Daarnaast verplicht verkoper zich jegens koper om de fosfaatrechten na het verstrijken van een periode van zeven jaar aan koper over te dragen tegen een optieprijs in het zevende jaar ter grootte van EUR 48.800.
20.8
De verkoper zal 500 kg fosfaatrechten in gebruik en genot in het samenwerkingsverband inbrengen tegen een voorbeloning van 27 euro/kg/jaar voor een minimale duur van 5 jaren. (...)
20.9
Dat verkoper de te velde staande mais oogst (2018) in de aanwezige sleufsilo's op het erf kuilt, koper koopt de mais voor € 45,-- /ton.
20.1
Dat de gepachte percelen worden geleverd onder goedkeuring van de verpachtende stichting (Stichting Jan Rigterink Fonds). Dit dient nog schriftelijk te worden vastgelegd. (...)
20.12
Verkoper geeft de buiten de verkoop gehouden percelen landbouwgrond totaal ca. 17.90.00 ha, in gebruik aan koper voor de duur van 5 jaren ingaande op 1 januari 2019 op basis van een nog tussen partijen te sluiten geliberaliseerde pachtovereenkomst in de zin van artikel 7:397 lid 1 Burgerlijk Wetboek.
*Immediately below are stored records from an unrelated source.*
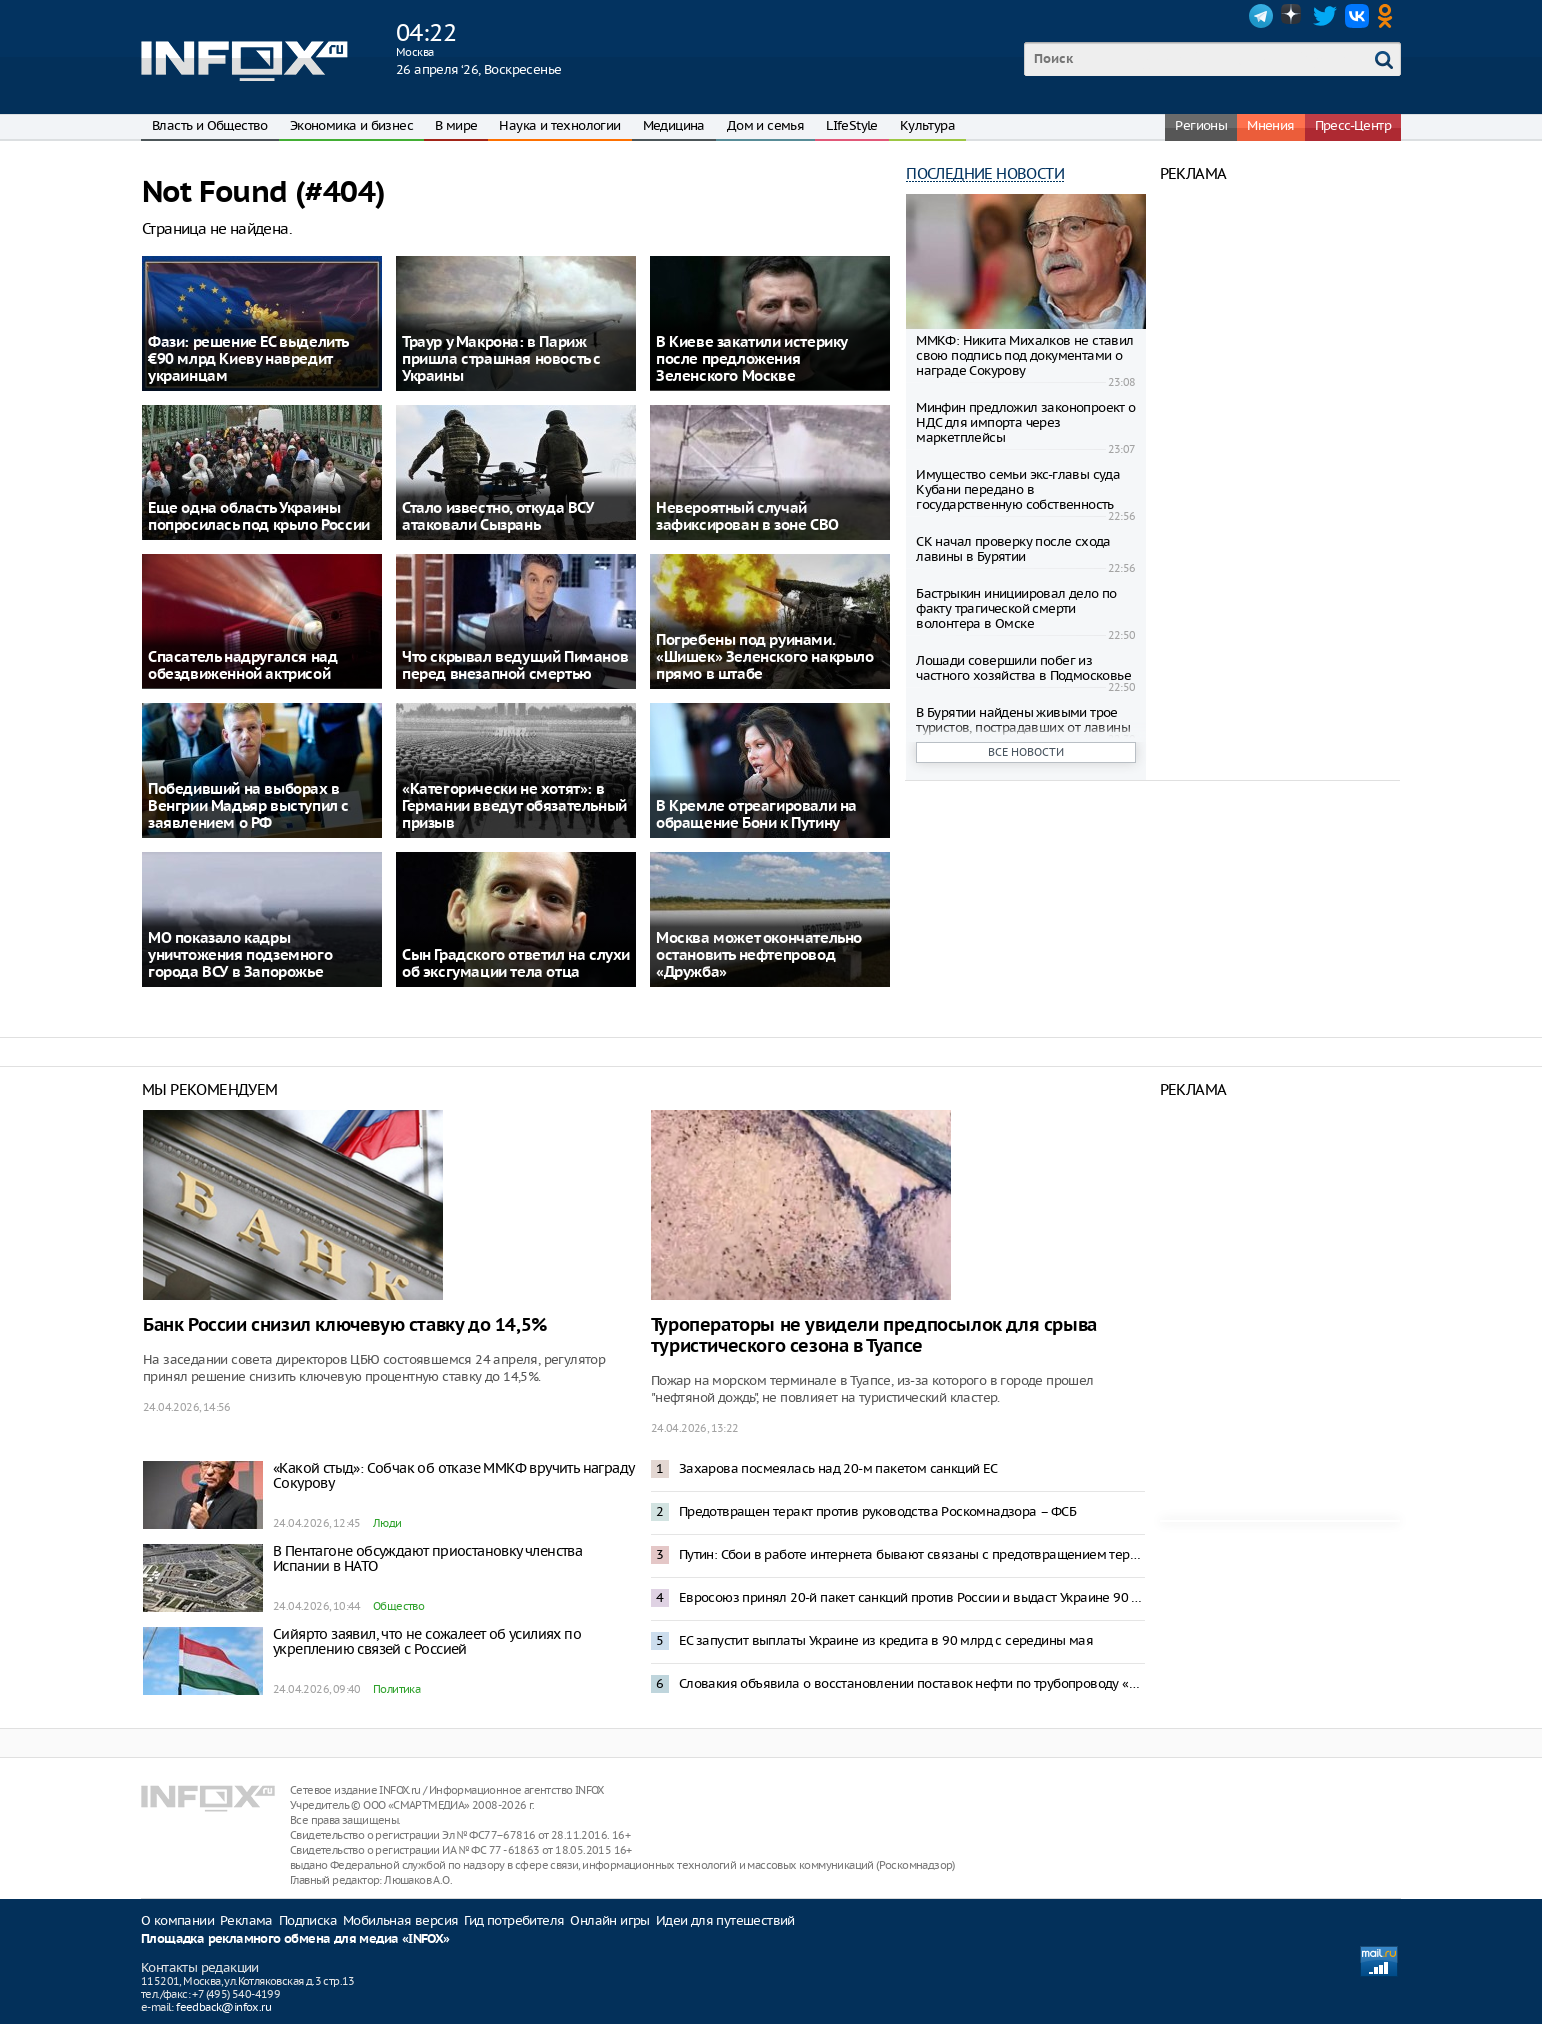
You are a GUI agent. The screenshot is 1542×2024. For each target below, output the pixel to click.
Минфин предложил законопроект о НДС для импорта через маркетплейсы (1025, 422)
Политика (396, 1689)
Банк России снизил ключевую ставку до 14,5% (345, 1325)
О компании (177, 1920)
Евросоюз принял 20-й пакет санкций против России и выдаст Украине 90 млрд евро (912, 1597)
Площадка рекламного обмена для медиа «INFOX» (295, 1939)
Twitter (1325, 16)
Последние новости (985, 173)
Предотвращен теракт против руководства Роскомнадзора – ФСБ (877, 1511)
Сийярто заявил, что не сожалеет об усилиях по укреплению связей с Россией (427, 1641)
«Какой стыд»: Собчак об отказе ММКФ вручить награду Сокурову (453, 1475)
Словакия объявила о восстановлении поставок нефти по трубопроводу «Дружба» (912, 1683)
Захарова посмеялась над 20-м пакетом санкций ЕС (838, 1468)
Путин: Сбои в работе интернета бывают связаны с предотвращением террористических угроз (912, 1554)
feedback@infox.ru (223, 2007)
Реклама (246, 1920)
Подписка (308, 1920)
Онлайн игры (609, 1920)
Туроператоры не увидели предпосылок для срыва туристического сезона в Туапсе (874, 1336)
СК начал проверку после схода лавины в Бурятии (1013, 549)
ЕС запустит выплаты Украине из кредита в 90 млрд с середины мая (886, 1640)
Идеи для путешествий (725, 1920)
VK (1357, 16)
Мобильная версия (400, 1920)
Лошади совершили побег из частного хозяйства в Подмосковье (1023, 668)
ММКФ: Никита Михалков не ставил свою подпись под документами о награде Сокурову (1024, 355)
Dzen (1293, 16)
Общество (398, 1606)
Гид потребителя (514, 1920)
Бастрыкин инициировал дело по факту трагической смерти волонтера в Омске (1016, 608)
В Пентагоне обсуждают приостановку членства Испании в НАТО (427, 1558)
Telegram (1261, 16)
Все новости (1026, 752)
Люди (387, 1523)
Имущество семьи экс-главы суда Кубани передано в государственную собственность (1018, 489)
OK (1389, 16)
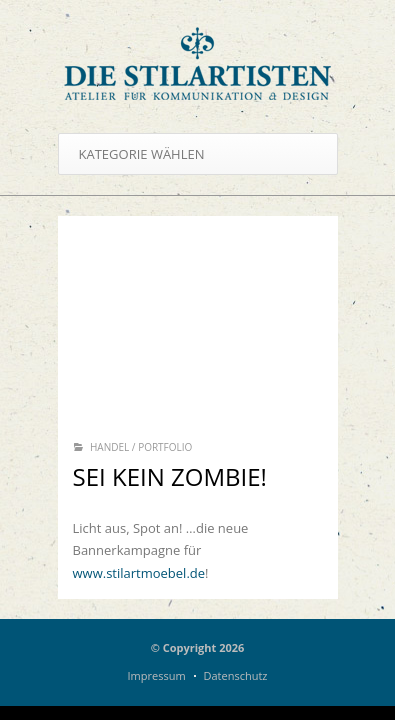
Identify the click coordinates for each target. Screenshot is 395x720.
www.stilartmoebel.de (139, 573)
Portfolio (165, 447)
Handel (109, 447)
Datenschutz (235, 675)
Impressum (157, 675)
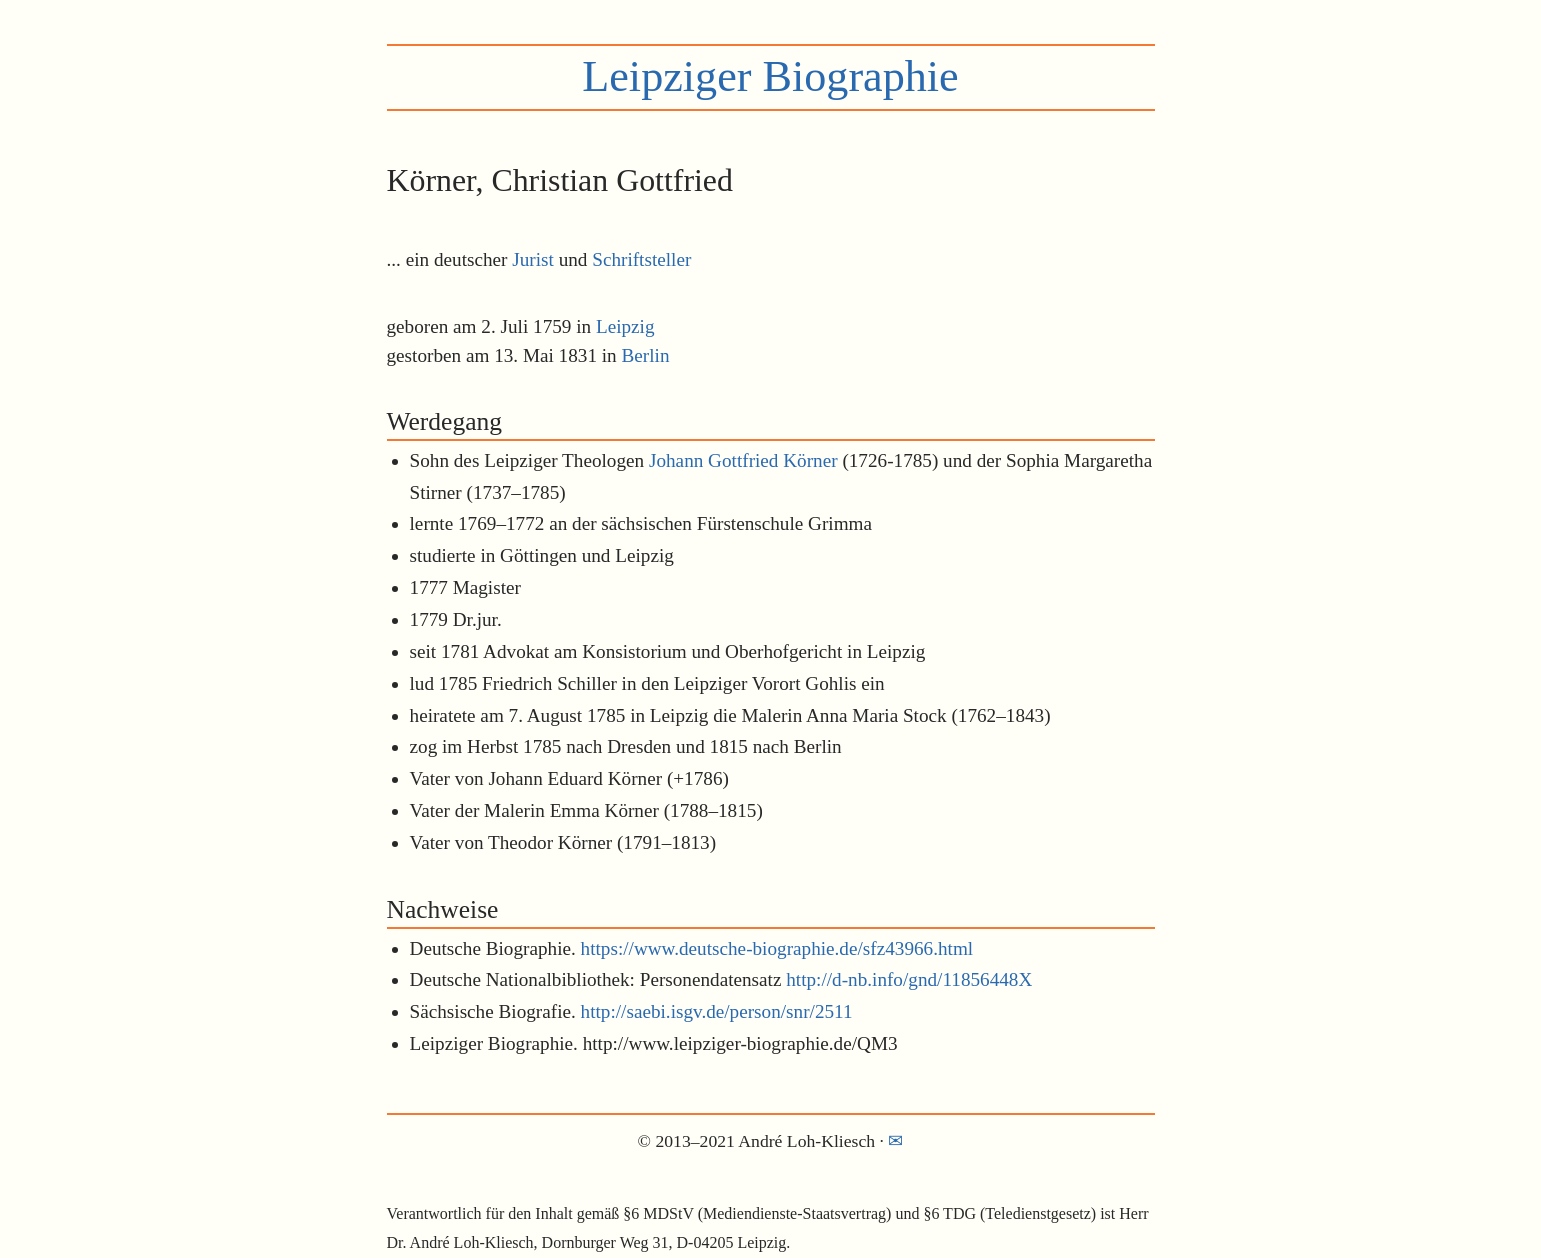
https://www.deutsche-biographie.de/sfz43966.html (777, 948)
De pachtsom bedraagt alsdan € 800,-- per ha per jaar te verhogen met 50% van de waterschapslasten per ha per jaar. (...)
20.13
Na afloop van de in het vorige lid bedoelde periode van 5 jaren krijgt koper het eerste recht van gebruik op basis van een geliberaliseerde pachtovereenkomst of een daarvoor wettelijke in de plaats getreden overeenkomst voor de duur van 4 jaar tegen een vergoeding van € 800,-- per ha. Partijen staan uitdrukkelijk geen reguliere pachtovereenkomst voor ogen. Maakt koper geen gebruik van zijn voorkeursrecht is verkoper vrij de grond aan een derde in gebruik te geven.
20.14
Aanbiedingsverplichting
Indien verkoper (...) over wenst te gaan tot vervreemding geheel of gedeeltelijk van de buiten deze koop gehouden percelen landbouwgrond kadastraal bekend gemeente [D] sectie M 8 Sectie M 2691(hof: lees 269)
Sectie M 333 en gedeeltelijk Sectie M 350 is verkoper verplicht dit in koop aan te bieden aan de koper (...)."
3.4
De levering is twee keer uitgesteld omdat [geïntimeerden] c.s. de financiering van de
koop niet konden rondkrijgen. [appellant1] heeft de ontbinding van de koopovereenkomst ingeroepen. Partijen hebben op 10 mei 2019 een "Vaststellingsovereenkomst tevens aanvulling koopovereenkomst" gesloten. In die overeenkomst zijn partijen overeengekomen dat [appellant1] de ontbinding van de koopovereenkomst heeft ingetrokken en dat partijen alsnog uitvoering zullen geven aan de bepalingen in de koopovereenkomst. Verder zijn onder meer de artikelen 20.6 en 20.10 uit de koopovereenkomst gewijzigd en zijn enkele andere artikelen, waaronder artikel 20.11, komen te vervallen.
3.5
De levering van het melkveebedrijf inclusief opstallen heeft plaatsgevonden op 14 juni 2019.
3.6
[appellant1] heeft ter uitwerking van het samenwerkingsverband als bedoeld in artikel 20.5 van de koopovereenkomst een conceptovereenkomst laten opstellen. [geïntimeerden] c.s. heeft niet ingestemd met dit concept. Partijen hebben hierover gecorrespondeerd.
3.7
Op 6 december 2019 heeft [appellant1] de in artikel 20.12 bedoelde en in artikel 20.14 van de koopovereenkomst vermelde percelen kadastraal bekend gemeente [D] sectie M, nummers 8, 269, 333 en 350 (hierna: de percelen) overgedragen aan [appellant2] B.V.
3.8
Op 10 december 2019 heeft [appellant1] de partiële ontbinding ingeroepen van de
volgens hem niet tot uitvoering gebrachte onderdelen van de koopovereenkomst, te weten
de artikelen 20.5 tot en met 20.14. Op 17 december 2019 hebben [geïntimeerden] c.s. de partiële ontbinding van de overeenkomst ingeroepen en wel voor zover het de verbintenissen uit de artikelen 20.5 tot en met 20.8 betreft.
3.9
Op 17 februari 2020 hebben [geïntimeerden] c.s. beslag gelegd op de percelen, ter
verzekering van hun vordering tot levering ervan, en derdenbeslag ten laste van [appellant1]
onder [appellant2] B.V., de Rabobank en de Volksbank ter verzekering van hun geldvorderingen.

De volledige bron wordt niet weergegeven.